Em fevereiro de 2019, a arrecadação somou R$ 119,670 bilhões. De acordo com dados da Receita Federal, esse também foi o pior resultado para meses de fevereiro desde 2018 (ou seja, em dois anos) – quando o resultado havia sido de R$ 113,586 bilhões. Os valores foram corrigidos pela inflação.

O mês de fevereiro ainda não apresentou efeitos importantes da pandemia de coronavírus na economia brasileira, que começaram a ser sentidos com mais intensidade de março em diante.

De acordo com a Receita Federal, a queda real da arrecadação em fevereiro pode ser explicado, principalmente, por “fatores não recorrentes”, como a arrecadação extraordinária de R$ 4,6 bilhões relativa ao Imposto de Renda Pessoa Jurídica e à Contribuição Social Sobre o Lucro Líquido (CSLL) em fevereiro de 2019.

Primeiro bimestre

No acumulado do primeiro bimestre, porém, a arrecadação somou R$ 291,421 bilhões, com aumento real de 1,61% frente ao mesmo período do ano passado. Trata-se do melhor resultado para os dois primeiros meses de um ano desde o início da série histórica disponibilizada pela Receita Federal, em 2007.

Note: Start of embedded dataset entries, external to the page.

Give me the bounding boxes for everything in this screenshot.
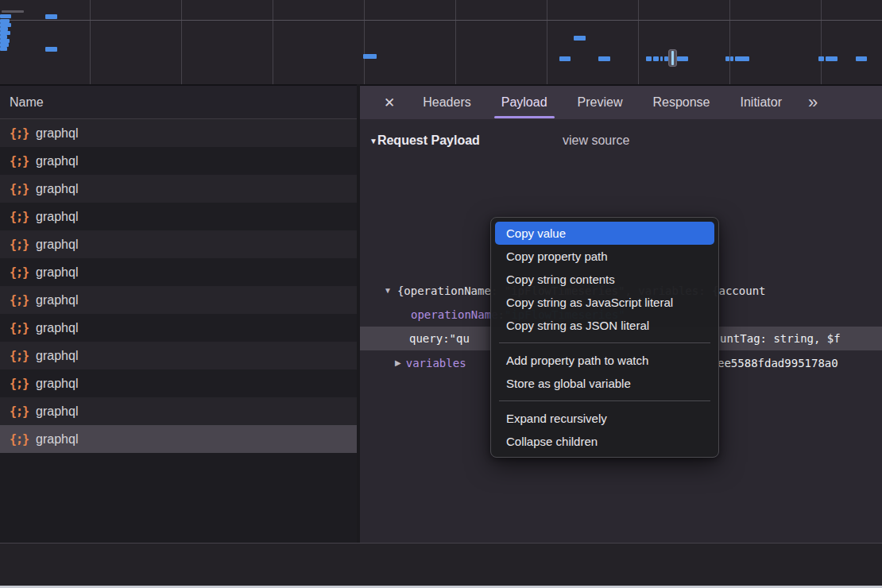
waterfall-bar[interactable] [730, 56, 733, 61]
waterfall-bar[interactable] [0, 47, 7, 51]
json-braces-icon: {;} [10, 265, 29, 280]
timeline-gridline [729, 0, 730, 84]
name-column-header[interactable]: Name [0, 86, 358, 119]
json-braces-icon: {;} [10, 154, 29, 168]
section-collapse-triangle-icon[interactable]: ▼ [369, 137, 377, 145]
table-row[interactable]: {;}graphql [0, 342, 358, 369]
timeline-gridline [273, 0, 273, 84]
context-menu-item[interactable]: Collapse children [495, 430, 714, 453]
context-menu-item[interactable]: Copy value [495, 222, 714, 245]
json-braces-icon: {;} [10, 377, 29, 391]
waterfall-bar[interactable] [856, 56, 867, 61]
request-name: graphql [36, 182, 78, 196]
timeline-gridline [455, 0, 456, 84]
table-row[interactable]: {;}graphql [0, 147, 358, 175]
timeline-gridline [821, 0, 822, 84]
timeline-gridline [90, 0, 91, 84]
close-icon: ✕ [384, 95, 395, 111]
waterfall-bar[interactable] [598, 56, 610, 61]
table-row[interactable]: {;}graphql [0, 203, 358, 230]
table-row[interactable]: {;}graphql [0, 369, 358, 397]
tab-response[interactable]: Response [637, 86, 725, 119]
context-menu-item[interactable]: Add property path to watch [495, 349, 714, 372]
view-source-link[interactable]: view source [563, 133, 629, 148]
request-name: graphql [36, 238, 78, 252]
waterfall-bar[interactable] [660, 56, 663, 61]
waterfall-bar[interactable] [677, 56, 688, 61]
request-name: graphql [36, 126, 78, 141]
tab-label: Payload [501, 95, 547, 110]
context-menu-item[interactable]: Store as global variable [495, 372, 714, 395]
table-row[interactable]: {;}graphql [0, 175, 358, 203]
menu-item-label: Copy string as JavaScript literal [506, 296, 673, 309]
table-row[interactable]: {;}graphql [0, 286, 358, 314]
selected-request-marker-line [671, 51, 674, 65]
waterfall-bar[interactable] [363, 54, 377, 59]
tab-payload[interactable]: Payload [486, 86, 563, 119]
context-menu-item[interactable]: Copy string as JSON literal [495, 314, 714, 337]
tab-initiator[interactable]: Initiator [725, 86, 797, 119]
query-value-fragment: untTag: string, $f [720, 332, 841, 345]
tab-preview[interactable]: Preview [563, 86, 638, 119]
network-overview-timeline[interactable] [0, 0, 882, 84]
tab-label: Initiator [741, 95, 782, 110]
waterfall-bar[interactable] [826, 56, 838, 61]
json-braces-icon: {;} [10, 432, 29, 447]
request-name: graphql [36, 293, 78, 308]
waterfall-bar[interactable] [0, 14, 11, 18]
json-braces-icon: {;} [10, 349, 29, 363]
waterfall-bar[interactable] [45, 47, 57, 52]
table-row[interactable]: {;}graphql [0, 119, 358, 147]
table-row[interactable]: {;}graphql [0, 425, 358, 453]
json-braces-icon: {;} [10, 238, 29, 252]
context-menu-item[interactable]: Copy string as JavaScript literal [495, 291, 714, 314]
tab-label: Response [652, 95, 710, 110]
request-list: {;}graphql{;}graphql{;}graphql{;}graphql… [0, 119, 358, 543]
waterfall-bar[interactable] [574, 36, 586, 41]
table-row[interactable]: {;}graphql [0, 258, 358, 286]
close-detail-button[interactable]: ✕ [360, 86, 408, 119]
property-value-partial: "qu [450, 332, 470, 345]
waterfall-bar[interactable] [735, 56, 749, 61]
json-braces-icon: {;} [10, 210, 29, 224]
menu-item-label: Collapse children [506, 435, 598, 448]
tab-headers[interactable]: Headers [408, 86, 485, 119]
menu-item-label: Store as global variable [506, 377, 631, 390]
timeline-gridline [638, 0, 639, 84]
collapse-triangle-icon[interactable]: ▼ [384, 286, 392, 295]
tab-label: Preview [578, 95, 623, 110]
waterfall-bar[interactable] [653, 56, 659, 61]
detail-tabbar: ✕ HeadersPayloadPreviewResponseInitiator… [360, 86, 882, 119]
waterfall-bar[interactable] [818, 56, 824, 61]
expand-triangle-icon[interactable]: ▶ [395, 358, 401, 367]
section-title: Request Payload [377, 133, 480, 148]
request-payload-section-header[interactable]: ▼ Request Payload view source [360, 130, 882, 152]
timeline-gridline [181, 0, 182, 84]
tab-label: Headers [423, 95, 470, 110]
request-name: graphql [36, 210, 78, 224]
request-name: graphql [36, 265, 78, 280]
waterfall-bar[interactable] [646, 56, 652, 61]
table-row[interactable]: {;}graphql [0, 314, 358, 342]
table-row[interactable]: {;}graphql [0, 230, 358, 258]
more-tabs-button[interactable]: » [797, 86, 827, 119]
request-name: graphql [36, 404, 78, 419]
status-bar [0, 544, 882, 586]
waterfall-bar[interactable] [725, 56, 729, 61]
menu-separator [499, 342, 710, 343]
table-row[interactable]: {;}graphql [0, 397, 358, 425]
waterfall-bar[interactable] [559, 56, 571, 61]
waterfall-bar[interactable] [45, 14, 57, 19]
property-key: query [409, 332, 443, 345]
waterfall-bar[interactable] [2, 10, 24, 13]
tab-strip: HeadersPayloadPreviewResponseInitiator [408, 86, 797, 119]
json-braces-icon: {;} [10, 404, 29, 419]
timeline-gridline-horizontal [0, 20, 882, 21]
request-name: graphql [36, 154, 78, 168]
context-menu-item[interactable]: Copy string contents [495, 268, 714, 291]
context-menu-item[interactable]: Copy property path [495, 245, 714, 268]
context-menu: Copy valueCopy property pathCopy string … [490, 217, 719, 458]
property-key: operationName [411, 308, 498, 321]
context-menu-item[interactable]: Expand recursively [495, 407, 714, 430]
request-name: graphql [36, 377, 78, 391]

Acrescentou ainda que o Imposto de Renda das Pessoas Físicas apresentou uma arrecadação de 3,997 bilhões, representando crescimento real de 20%. “Esse resultado decorre dos acréscimos reais na arrecadação dos itens ‘ganhos de capital na alienação de bens’ (49,94%) e ‘ganhos líquidos de operação em bolsa’ (+130,72%)”, informou.

Meta fiscal

O comportamento da arrecadação, normalmente, é um indicador importante porque indica se o governo está no caminho do cumprimento a meta fiscal anual, ou seja, o resultado para as contas públicas.

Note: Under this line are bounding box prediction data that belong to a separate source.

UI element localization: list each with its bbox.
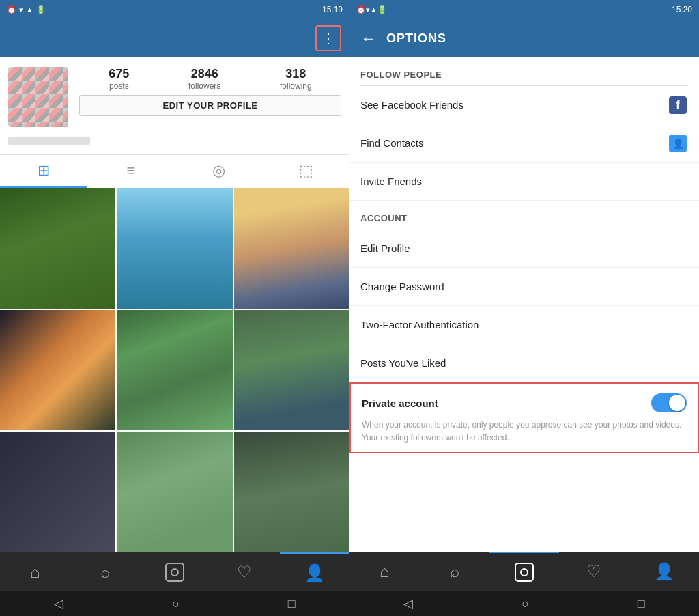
followers-label: followers — [188, 81, 220, 91]
tab-list[interactable]: ≡ — [87, 155, 175, 188]
right-system-bar: ◁ ○ □ — [350, 591, 699, 616]
right-nav-home[interactable]: ⌂ — [350, 552, 419, 591]
right-nav-profile[interactable]: 👤 — [629, 552, 699, 591]
right-nav-camera[interactable] — [489, 552, 559, 591]
search-icon: ⌕ — [100, 563, 110, 582]
tagged-icon: ⬚ — [299, 162, 313, 180]
home-system-button[interactable]: ○ — [172, 597, 180, 611]
left-bottom-nav: ⌂ ⌕ ♡ 👤 — [0, 552, 350, 591]
back-arrow-button[interactable]: ← — [360, 29, 377, 48]
private-account-box: Private account When your account is pri… — [350, 382, 699, 453]
toggle-knob — [669, 395, 685, 411]
photo-6[interactable] — [234, 310, 350, 430]
tab-grid[interactable]: ⊞ — [0, 155, 87, 188]
find-contacts-row[interactable]: Find Contacts 👤 — [350, 124, 699, 163]
home-icon: ⌂ — [30, 563, 40, 582]
posts-label: posts — [109, 81, 129, 91]
camera-lens-icon — [171, 568, 179, 576]
right-recents-system-button[interactable]: □ — [638, 597, 645, 611]
nav-activity[interactable]: ♡ — [210, 552, 279, 591]
avatar-image — [8, 67, 68, 127]
right-home-icon: ⌂ — [380, 562, 390, 581]
three-dots-icon: ⋮ — [322, 31, 336, 45]
heart-icon: ♡ — [237, 563, 252, 582]
right-bottom-nav: ⌂ ⌕ ♡ 👤 — [350, 552, 699, 591]
edit-profile-row[interactable]: Edit Profile — [350, 229, 699, 268]
signal-icon: ▲ — [26, 5, 33, 14]
photo-8[interactable] — [117, 432, 232, 552]
avatar — [8, 67, 68, 127]
nav-profile[interactable]: 👤 — [280, 552, 350, 591]
tab-location[interactable]: ◎ — [175, 155, 262, 188]
change-password-row[interactable]: Change Password — [350, 268, 699, 306]
following-stat: 318 following — [280, 67, 312, 91]
right-alarm-icon: ⏰ — [356, 5, 366, 14]
followers-count: 2846 — [191, 67, 218, 81]
left-status-bar: ⏰ ▾ ▲ 🔋 15:19 — [0, 0, 350, 19]
find-contacts-label: Find Contacts — [360, 137, 668, 149]
posts-stat: 675 posts — [109, 67, 129, 91]
followers-stat: 2846 followers — [188, 67, 220, 91]
private-account-label: Private account — [362, 397, 651, 409]
contact-icon-wrapper: 👤 — [668, 133, 688, 154]
right-top-bar: ← OPTIONS — [350, 19, 699, 57]
private-account-row: Private account — [362, 393, 687, 412]
profile-stats: 675 posts 2846 followers 318 following E… — [79, 67, 341, 116]
options-content: FOLLOW PEOPLE See Facebook Friends f Fin… — [350, 57, 699, 552]
two-factor-row[interactable]: Two-Factor Authentication — [350, 306, 699, 344]
account-header: ACCOUNT — [350, 201, 699, 229]
edit-profile-label: Edit Profile — [360, 242, 688, 254]
following-label: following — [280, 81, 312, 91]
wifi-icon: ▾ — [19, 5, 23, 14]
tab-tagged[interactable]: ⬚ — [262, 155, 350, 188]
posts-count: 675 — [109, 67, 129, 81]
recents-system-button[interactable]: □ — [288, 597, 296, 611]
photo-9[interactable] — [234, 432, 350, 552]
grid-icon: ⊞ — [38, 162, 50, 180]
menu-dots-button[interactable]: ⋮ — [315, 25, 341, 51]
invite-friends-row[interactable]: Invite Friends — [350, 163, 699, 201]
photo-3[interactable] — [234, 188, 350, 309]
right-home-system-button[interactable]: ○ — [522, 597, 529, 611]
private-account-toggle[interactable] — [651, 393, 687, 412]
profile-section: 675 posts 2846 followers 318 following E… — [0, 57, 350, 134]
options-title: OPTIONS — [386, 31, 446, 46]
right-time: 15:20 — [672, 5, 692, 14]
back-system-button[interactable]: ◁ — [54, 596, 63, 611]
location-icon: ◎ — [212, 162, 225, 180]
right-signal-icon: ▲ — [370, 5, 377, 14]
posts-liked-row[interactable]: Posts You've Liked — [350, 344, 699, 382]
photo-2[interactable] — [117, 188, 232, 309]
list-icon: ≡ — [127, 162, 136, 180]
right-heart-icon: ♡ — [586, 562, 601, 581]
tabs-row: ⊞ ≡ ◎ ⬚ — [0, 155, 350, 188]
photo-grid — [0, 188, 350, 552]
right-back-system-button[interactable]: ◁ — [403, 596, 413, 611]
edit-profile-button[interactable]: EDIT YOUR PROFILE — [79, 95, 341, 116]
right-camera-icon — [515, 563, 534, 582]
left-status-icons: ⏰ ▾ ▲ 🔋 — [7, 5, 46, 14]
stats-row: 675 posts 2846 followers 318 following — [79, 67, 341, 91]
photo-7[interactable] — [0, 432, 115, 552]
right-status-bar: ⏰ ▾ ▲ 🔋 15:20 — [350, 0, 699, 19]
right-camera-lens-icon — [520, 568, 528, 576]
right-battery-icon: 🔋 — [377, 5, 387, 14]
see-facebook-friends-row[interactable]: See Facebook Friends f — [350, 86, 699, 124]
photo-4[interactable] — [0, 310, 115, 430]
nav-search[interactable]: ⌕ — [70, 552, 139, 591]
change-password-label: Change Password — [360, 281, 688, 292]
right-nav-activity[interactable]: ♡ — [559, 552, 629, 591]
two-factor-label: Two-Factor Authentication — [360, 319, 688, 331]
facebook-icon-wrapper: f — [668, 95, 688, 115]
right-nav-search[interactable]: ⌕ — [419, 552, 489, 591]
username-area — [0, 134, 350, 154]
username-placeholder — [8, 137, 90, 145]
nav-camera[interactable] — [140, 552, 210, 591]
person-icon: 👤 — [304, 563, 325, 583]
right-person-icon: 👤 — [654, 562, 674, 581]
nav-home[interactable]: ⌂ — [0, 552, 70, 591]
photo-5[interactable] — [117, 310, 232, 430]
right-search-icon: ⌕ — [450, 562, 459, 581]
left-system-bar: ◁ ○ □ — [0, 591, 350, 616]
photo-1[interactable] — [0, 188, 115, 309]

Para este ano, o governo tinha de atingir uma meta de déficit primário até R$ 124,1 bilhões. Entretanto, com o decreto de calamidade pública, proposto pelo governo e aprovado pelo Congresso Nacional por conta da pandemia do coronavírus, não será mais necessário atingir esse valor.

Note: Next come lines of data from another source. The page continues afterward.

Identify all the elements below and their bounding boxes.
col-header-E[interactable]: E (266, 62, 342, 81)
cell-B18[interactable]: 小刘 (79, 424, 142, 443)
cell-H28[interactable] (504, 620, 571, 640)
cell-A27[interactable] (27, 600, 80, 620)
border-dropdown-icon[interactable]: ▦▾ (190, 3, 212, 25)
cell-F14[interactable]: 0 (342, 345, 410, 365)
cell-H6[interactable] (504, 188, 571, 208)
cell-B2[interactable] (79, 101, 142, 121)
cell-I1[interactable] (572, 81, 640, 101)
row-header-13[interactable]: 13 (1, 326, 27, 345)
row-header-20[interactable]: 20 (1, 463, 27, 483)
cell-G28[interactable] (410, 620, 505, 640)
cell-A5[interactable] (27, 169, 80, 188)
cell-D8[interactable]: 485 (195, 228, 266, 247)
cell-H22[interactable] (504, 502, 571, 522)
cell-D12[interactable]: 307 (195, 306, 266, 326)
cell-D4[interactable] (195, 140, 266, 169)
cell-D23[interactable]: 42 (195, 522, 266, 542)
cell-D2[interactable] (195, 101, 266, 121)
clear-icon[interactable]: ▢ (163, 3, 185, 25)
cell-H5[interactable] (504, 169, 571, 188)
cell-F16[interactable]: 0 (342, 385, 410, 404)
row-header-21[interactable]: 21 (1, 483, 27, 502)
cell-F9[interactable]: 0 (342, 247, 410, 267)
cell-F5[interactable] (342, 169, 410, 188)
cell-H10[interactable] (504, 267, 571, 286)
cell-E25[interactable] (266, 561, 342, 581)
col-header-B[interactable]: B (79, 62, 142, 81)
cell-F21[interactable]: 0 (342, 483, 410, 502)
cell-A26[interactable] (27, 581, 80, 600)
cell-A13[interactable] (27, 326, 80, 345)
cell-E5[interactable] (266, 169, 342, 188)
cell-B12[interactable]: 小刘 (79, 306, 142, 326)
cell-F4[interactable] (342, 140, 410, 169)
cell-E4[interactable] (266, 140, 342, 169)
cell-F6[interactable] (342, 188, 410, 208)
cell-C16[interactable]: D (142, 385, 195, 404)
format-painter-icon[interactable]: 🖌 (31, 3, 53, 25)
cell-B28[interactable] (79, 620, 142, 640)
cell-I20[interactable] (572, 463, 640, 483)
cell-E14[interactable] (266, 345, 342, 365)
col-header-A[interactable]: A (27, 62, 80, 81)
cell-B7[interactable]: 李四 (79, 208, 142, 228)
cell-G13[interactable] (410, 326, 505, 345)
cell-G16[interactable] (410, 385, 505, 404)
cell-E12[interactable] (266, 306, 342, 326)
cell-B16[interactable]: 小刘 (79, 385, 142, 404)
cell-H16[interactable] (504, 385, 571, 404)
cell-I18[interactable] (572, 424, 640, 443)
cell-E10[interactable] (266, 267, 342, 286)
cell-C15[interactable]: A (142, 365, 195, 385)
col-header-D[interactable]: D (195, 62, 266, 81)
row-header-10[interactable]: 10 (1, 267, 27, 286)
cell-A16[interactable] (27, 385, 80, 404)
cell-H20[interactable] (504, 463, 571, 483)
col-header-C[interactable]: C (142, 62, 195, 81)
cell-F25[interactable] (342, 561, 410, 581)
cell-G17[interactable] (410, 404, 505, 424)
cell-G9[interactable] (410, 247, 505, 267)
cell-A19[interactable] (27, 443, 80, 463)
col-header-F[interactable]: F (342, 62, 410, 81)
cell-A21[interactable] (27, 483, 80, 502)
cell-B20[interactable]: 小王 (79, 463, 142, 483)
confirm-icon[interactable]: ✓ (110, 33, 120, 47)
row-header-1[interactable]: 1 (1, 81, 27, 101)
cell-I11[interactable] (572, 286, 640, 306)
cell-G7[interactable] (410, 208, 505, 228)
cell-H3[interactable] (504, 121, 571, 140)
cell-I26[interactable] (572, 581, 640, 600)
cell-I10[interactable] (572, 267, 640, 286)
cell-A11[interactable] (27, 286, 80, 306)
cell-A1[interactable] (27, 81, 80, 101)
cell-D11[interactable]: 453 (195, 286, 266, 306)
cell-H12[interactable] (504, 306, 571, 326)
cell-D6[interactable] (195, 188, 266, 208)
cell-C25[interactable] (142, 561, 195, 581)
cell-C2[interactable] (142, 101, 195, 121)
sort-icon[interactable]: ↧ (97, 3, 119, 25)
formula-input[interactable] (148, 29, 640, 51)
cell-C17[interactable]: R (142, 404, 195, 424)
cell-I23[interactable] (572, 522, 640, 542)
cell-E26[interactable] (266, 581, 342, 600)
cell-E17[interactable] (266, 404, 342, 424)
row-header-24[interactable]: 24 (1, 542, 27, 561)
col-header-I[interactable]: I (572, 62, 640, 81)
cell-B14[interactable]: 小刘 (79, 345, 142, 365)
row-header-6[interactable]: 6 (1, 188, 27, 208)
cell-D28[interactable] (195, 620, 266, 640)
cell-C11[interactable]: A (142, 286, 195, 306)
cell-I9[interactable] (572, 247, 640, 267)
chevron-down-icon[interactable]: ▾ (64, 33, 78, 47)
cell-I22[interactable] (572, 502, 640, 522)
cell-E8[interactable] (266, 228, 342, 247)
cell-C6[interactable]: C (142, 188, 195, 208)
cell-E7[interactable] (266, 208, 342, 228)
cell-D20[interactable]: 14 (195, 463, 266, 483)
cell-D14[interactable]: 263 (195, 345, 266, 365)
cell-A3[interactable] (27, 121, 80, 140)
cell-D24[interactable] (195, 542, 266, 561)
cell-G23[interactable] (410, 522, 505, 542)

No começo desta semana, o secretário do Tesouro Nacional, Mansueto Almeida, informou que o déficit primário das contas do governo ficará acima de R$ 350 bilhões neste ano, devido aos gastos extraordinários motivados pela pandemia do coronavírus. Com isso, ficará acima de 4,5% do Produto Interno Bruto (PIB).